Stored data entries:
↓

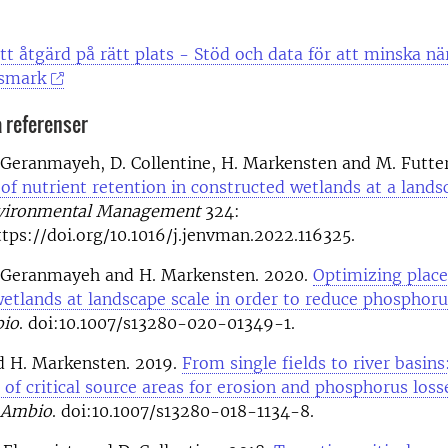
t åtgärd på rätt plats - Stöd och data för att minska nä
ksmark
 referenser
P. Geranmayeh, D. Collentine, H. Markensten and M. Futte
 of nutrient retention in constructed wetlands at a lands
nvironmental Management
324:
ttps://doi.org/10.1016/j.jenvman.2022.116325.
P. Geranmayeh and H. Markensten. 2020.
Optimizing plac
etlands at landscape scale in order to reduce phosphoru
io
. doi:10.1007/s13280-020-01349-1.
nd H. Markensten. 2019.
From single fields to river basins
n of critical source areas for erosion and phosphorus loss
.
Ambio
. doi:10.1007/s13280-018-1134-8.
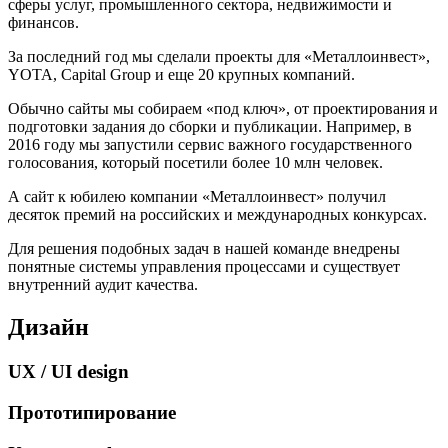
сферы услуг, промышленного сектора, недвижимости и
финансов.
За последний год мы сделали проекты для «Металлоинвест»,
YOTA, Capital Group и еще 20 крупных компаний.
Обычно сайты мы собираем «под ключ», от проектирования и
подготовки задания до сборки и публикации. Например, в
2016 году мы запустили сервис важного государственного
голосования, который посетили более 10 млн человек.
А сайт к юбилею компании «Металлоинвест» получил
десяток премий на российских и международных конкурсах.
Для решения подобных задач в нашей команде внедрены
понятные системы управления процессами и существует
внутренний аудит качества.
Дизайн
UX / UI design
Прототипирование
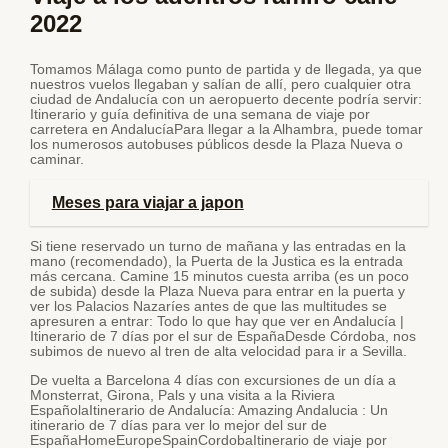
2022
Tomamos Málaga como punto de partida y de llegada, ya que
nuestros vuelos llegaban y salían de allí, pero cualquier otra
ciudad de Andalucía con un aeropuerto decente podría servir:
Itinerario y guía definitiva de una semana de viaje por
carretera en AndalucíaPara llegar a la Alhambra, puede tomar
los numerosos autobuses públicos desde la Plaza Nueva o
caminar.
Meses para viajar a japon
Si tiene reservado un turno de mañana y las entradas en la
mano (recomendado), la Puerta de la Justica es la entrada
más cercana. Camine 15 minutos cuesta arriba (es un poco
de subida) desde la Plaza Nueva para entrar en la puerta y
ver los Palacios Nazaríes antes de que las multitudes se
apresuren a entrar: Todo lo que hay que ver en Andalucía |
Itinerario de 7 días por el sur de EspañaDesde Córdoba, nos
subimos de nuevo al tren de alta velocidad para ir a Sevilla.
De vuelta a Barcelona 4 días con excursiones de un día a
Monsterrat, Girona, Pals y una visita a la Riviera
EspañolaItinerario de Andalucía: Amazing Andalucia : Un
itinerario de 7 días para ver lo mejor del sur de
EspañaHomeEuropeSpainCordobaItinerario de viaje por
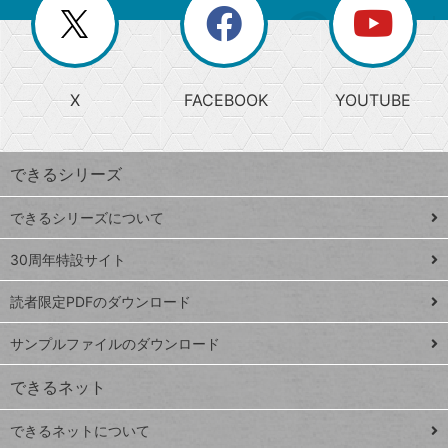
閉
を
ー
じ
閉
か
る
じ
る
search
ら
急
X
FACEBOOK
YOUTUBE
探
上
検
昇
索
す
ワ
できるシリーズ
ー
ド
できるシリーズについて
Google
ト
スプレ
ッ
30周年特設サイト
ッドシ
プ
読者限定PDFのダウンロード
ート
ペ
iPhone
ー
サンプルファイルのダウンロード
VLOOKUP
ジ
できるネット
連載
できるネットについて
Excel Q&A
close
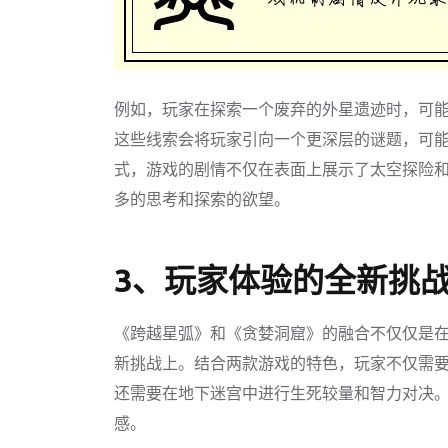
例如，玩家在探索一个废弃的外星遗迹时，可
这些线索会将玩家引向一个更深层的谜题，可
式，游戏的剧情不仅在表面上展示了太空探险
多的思考和探索的欲望。
3、玩家体验的全新挑
《跨越星弧》和《贪婪洞窟》的融合不仅仅是
新挑战上。结合两款游戏的特色，玩家不仅需
还需要在地下迷宫中进行生死较量和智力对决
感。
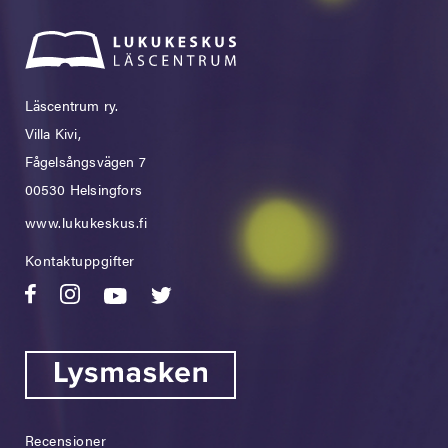
Läscentrum ry.
Villa Kivi,
Fågelsångsvägen 7
00530 Helsingfors
www.lukukeskus.fi
Kontaktuppgifter
Recensioner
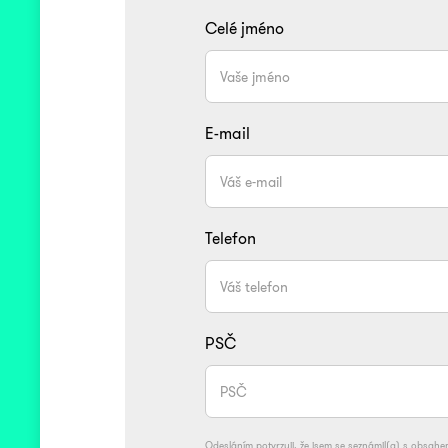
Celé jméno
E-mail
Telefon
PSČ
Odesláním potvrzuji, že jsem se seznámil(a) s obsah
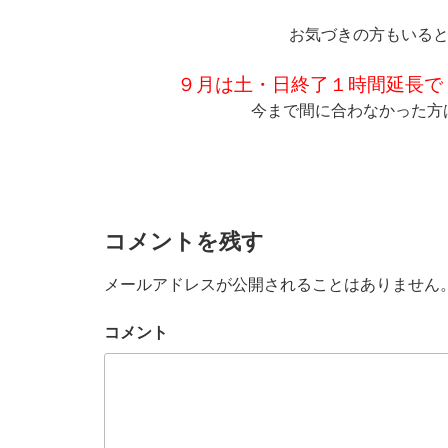
お気づきの方もいる
９月は土・日終了１時間延長で
今まで間に合わなかった方は是
コメントを残す
メールアドレスが公開されることはありません
コメント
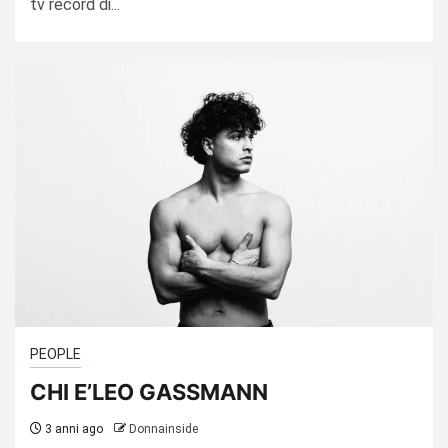
tv record di...
PEOPLE
CHI E’LEO GASSMANN
3 anni ago
Donnainside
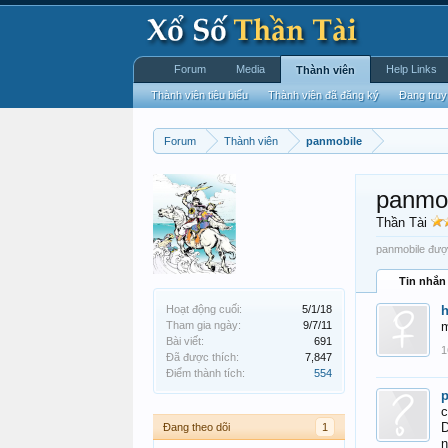
Forum
Media
Help Links
Thành viên
Thành viên tiêu biểu
Thành viên đã đăng ký
Đang truy
Forum
Thành viên
panmobile
panmob
Thần Tài
panmobile được
Tin nhắn
Hoạt động cuối:
5/1/18
Tham gia ngày:
9/7/11
m
Bài viết:
691
1
Đã được thích:
7,847
Điểm thành tích:
554
c
D
Đang theo dõi
1
n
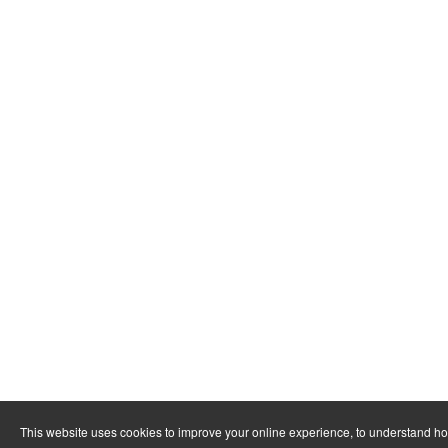
This website uses cookies to improve your online experience, to understand h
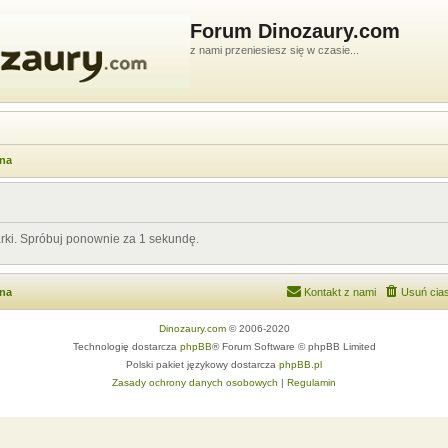
Forum Dinozaury.com
z nami przeniesiesz się w czasie...
wna
arki. Spróbuj ponownie za 1 sekundę.
wna
Kontakt z nami
Usuń cias
Dinozaury.com
© 2006-2020
Technologię dostarcza
phpBB
® Forum Software © phpBB Limited
Polski pakiet językowy dostarcza
phpBB.pl
Zasady ochrony danych osobowych
|
Regulamin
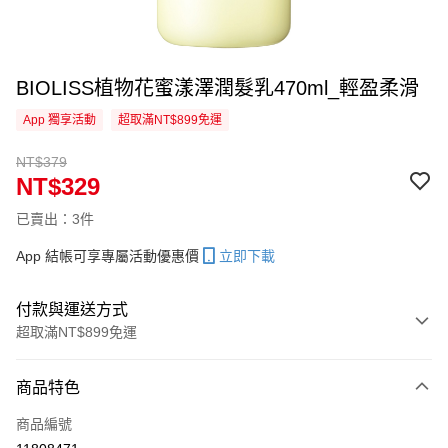
BIOLISS植物花蜜漾澤潤髮乳470ml_輕盈柔滑
App 獨享活動
超取滿NT$899免運
NT$379
NT$329
已賣出：3件
App 結帳可享專屬活動優惠價
立即下載
付款與運送方式
超取滿NT$899免運
付款方式
商品特色
信用卡一次付款
商品編號
信用卡分期付款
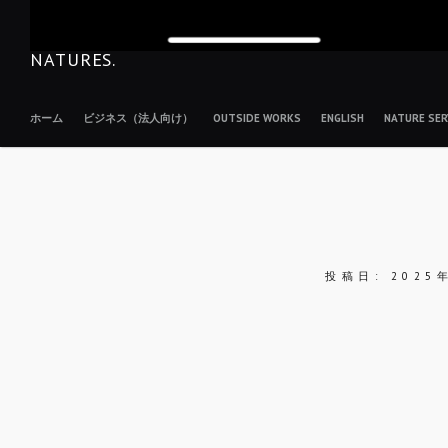
NATURES.
ホーム
ビジネス（法人向け）
OUTSIDE WORKS
ENGLISH
NATURE S
投稿日:
2025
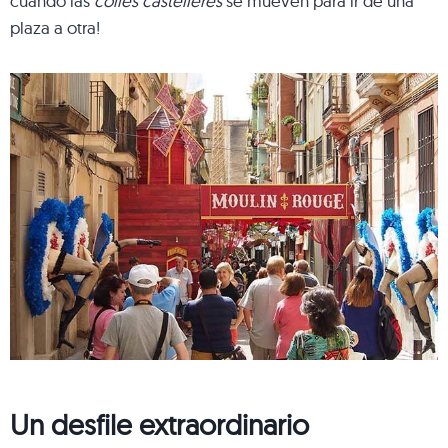
cuando las
colles castelleres
se mueven para ir de una
plaza a otra!
Un desfile extraordinario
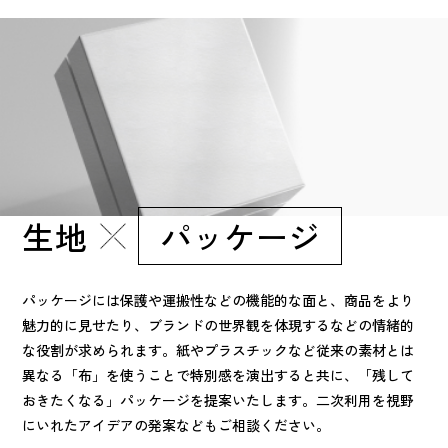
生地
パッケージ
パッケージには保護や運搬性などの機能的な面と、商品をより
魅力的に見せたり、ブランドの世界観を体現するなどの情緒的
な役割が求められます。紙やプラスチックなど従来の素材とは
異なる「布」を使うことで特別感を演出すると共に、「残して
おきたくなる」パッケージを提案いたします。二次利用を視野
にいれたアイデアの発案などもご相談ください。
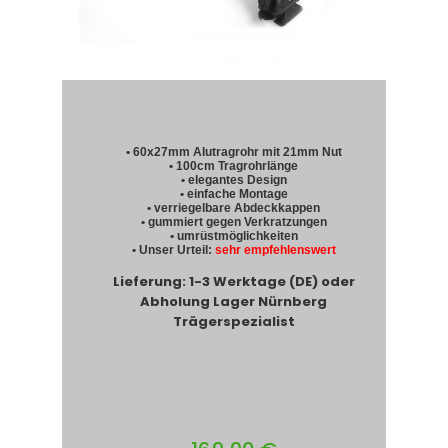
• 60x27mm Alutragrohr mit 21mm Nut
• 100cm Tragrohrlänge
• elegantes Design
• einfache Montage
• verriegelbare Abdeckkappen
• gummiert gegen Verkratzungen
• umrüstmöglichkeiten
• Unser Urteil:
sehr empfehlenswert
Lieferung: 1-3 Werktage (DE) oder
Abholung Lager Nürnberg
Trägerspezialist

↑

| Problem description |
With images omitted, output the data exactly as given.

| Written answer |
t åtgärd på rätt plats - Stöd och data för att minska nä
ksmark
 referenser
P. Geranmayeh, D. Collentine, H. Markensten and M. Futte
 of nutrient retention in constructed wetlands at a lands
nvironmental Management
324:
ttps://doi.org/10.1016/j.jenvman.2022.116325.
P. Geranmayeh and H. Markensten. 2020.
Optimizing plac
etlands at landscape scale in order to reduce phosphoru
io
. doi:10.1007/s13280-020-01349-1.
nd H. Markensten. 2019.
From single fields to river basins
n of critical source areas for erosion and phosphorus loss
.
Ambio
. doi:10.1007/s13280-018-1134-8.
сферы услуг, промышленного сектора, недвижимости и
финансов.
За последний год мы сделали проекты для «Металлоинвест»,
YOTA, Capital Group и еще 20 крупных компаний.
Обычно сайты мы собираем «под ключ», от проектирования и
подготовки задания до сборки и публикации. Например, в
2016 году мы запустили сервис важного государственного
голосования, который посетили более 10 млн человек.
А сайт к юбилею компании «Металлоинвест» получил
десяток премий на российских и международных конкурсах.
Для решения подобных задач в нашей команде внедрены
понятные системы управления процессами и существует
внутренний аудит качества.
Дизайн
UX / UI design
Прототипирование
2022
Tomamos Málaga como punto de partida y de llegada, ya que
nuestros vuelos llegaban y salían de allí, pero cualquier otra
ciudad de Andalucía con un aeropuerto decente podría servir:
Itinerario y guía definitiva de una semana de viaje por
carretera en AndalucíaPara llegar a la Alhambra, puede tomar
los numerosos autobuses públicos desde la Plaza Nueva o
caminar.
Meses para viajar a japon
Si tiene reservado un turno de mañana y las entradas en la
mano (recomendado), la Puerta de la Justica es la entrada
más cercana. Camine 15 minutos cuesta arriba (es un poco
de subida) desde la Plaza Nueva para entrar en la puerta y
ver los Palacios Nazaríes antes de que las multitudes se
apresuren a entrar: Todo lo que hay que ver en Andalucía |
Itinerario de 7 días por el sur de EspañaDesde Córdoba, nos
subimos de nuevo al tren de alta velocidad para ir a Sevilla.
De vuelta a Barcelona 4 días con excursiones de un día a
Monsterrat, Girona, Pals y una visita a la Riviera
EspañolaItinerario de Andalucía: Amazing Andalucia : Un
itinerario de 7 días para ver lo mejor del sur de
EspañaHomeEuropeSpainCordobaItinerario de viaje por
閉
を
ー
じ
閉
か
る
じ
る
search
ら
急
X
FACEBOOK
YOUTUBE
探
上
検
昇
索
す
ワ
できるシリーズ
ー
ド
できるシリーズについて
Google
ト
スプレ
ッ
30周年特設サイト
ッドシ
プ
読者限定PDFのダウンロード
ート
ペ
iPhone
ー
サンプルファイルのダウンロード
VLOOKUP
ジ
できるネット
連載
できるネットについて
Excel Q&A
close
例如，玩家在探索一个废弃的外星遗迹时，可
这些线索会将玩家引向一个更深层的谜题，可
式，游戏的剧情不仅在表面上展示了太空探险
多的思考和探索的欲望。
3、玩家体验的全新挑
《跨越星弧》和《贪婪洞窟》的融合不仅仅是
新挑战上。结合两款游戏的特色，玩家不仅需
还需要在地下迷宫中进行生死较量和智力对决
感。
Läscentrum ry.
Villa Kivi,
Fågelsångsvägen 7
00530 Helsingfors
www.lukukeskus.fi
Kontaktuppgifter
Recensioner
Celé jméno
E-mail
Telefon
PSČ
Odesláním potvrzuji, že jsem se seznámil(a) s obsah
お気づきの方もいる
９月は土・日終了１時間延長で
今まで間に合わなかった方は是
コメントを残す
メールアドレスが公開されることはありません
コメント
tv record di...
PEOPLE
CHI E’LEO GASSMANN
3 anni ago
Donnainside
Forum
Media
Help Links
Thành viên
Thành viên tiêu biểu
Thành viên đã đăng ký
Đang truy
Forum
Thành viên
panmobile
panmob
Thần Tài
panmobile được
Tin nhắn
Hoạt động cuối:
5/1/18
Tham gia ngày:
9/7/11
m
Bài viết:
691
1
Đã được thích:
7,847
Điểm thành tích:
554
c
D
Đang theo dõi
1
n
This website uses cookies to improve your online experience, to understand h
Forum Dinozaury.com
z nami przeniesiesz się w czasie...
wna
arki. Spróbuj ponownie za 1 sekundę.
wna
Kontakt z nami
Usuń cias
Dinozaury.com
© 2006-2020
Technologię dostarcza
phpBB
® Forum Software © phpBB Limited
Polski pakiet językowy dostarcza
phpBB.pl
Zasady ochrony danych osobowych
|
Regulamin
BIOLISS植物花蜜漾澤潤髮乳470ml_輕盈柔滑
App 獨享活動
超取滿NT$899免運
NT$379
NT$329
已賣出：3件
App 結帳可享專屬活動優惠價
立即下載
付款與運送方式
超取滿NT$899免運
付款方式
商品特色
信用卡一次付款
商品編號
信用卡分期付款
NATURES.
ホーム
ビジネス（法人向け）
OUTSIDE WORKS
ENGLISH
NATURE S
投稿日:
2025
cuando las
colles castelleres
se mueven para ir de una
plaza a otra!
Un desfile extraordinario
生地
パッケージ
パッケージには保護や運搬性などの機能的な面と、商品をより
魅力的に見せたり、ブランドの世界観を体現するなどの情緒的
な役割が求められます。紙やプラスチックなど従来の素材とは
異なる「布」を使うことで特別感を演出すると共に、「残して
おきたくなる」パッケージを提案いたします。二次利用を視野
にいれたアイデアの発案などもご相談ください。
• 60x27mm Alutragrohr mit 21mm Nut
• 100cm Tragrohrlänge
• elegantes Design
• einfache Montage
• verriegelbare Abdeckkappen
• gummiert gegen Verkratzungen
• umrüstmöglichkeiten
• Unser Urteil:
sehr empfehlenswert
Lieferung: 1-3 Werktage (DE) oder
Abholung Lager Nürnberg
Trägerspezialist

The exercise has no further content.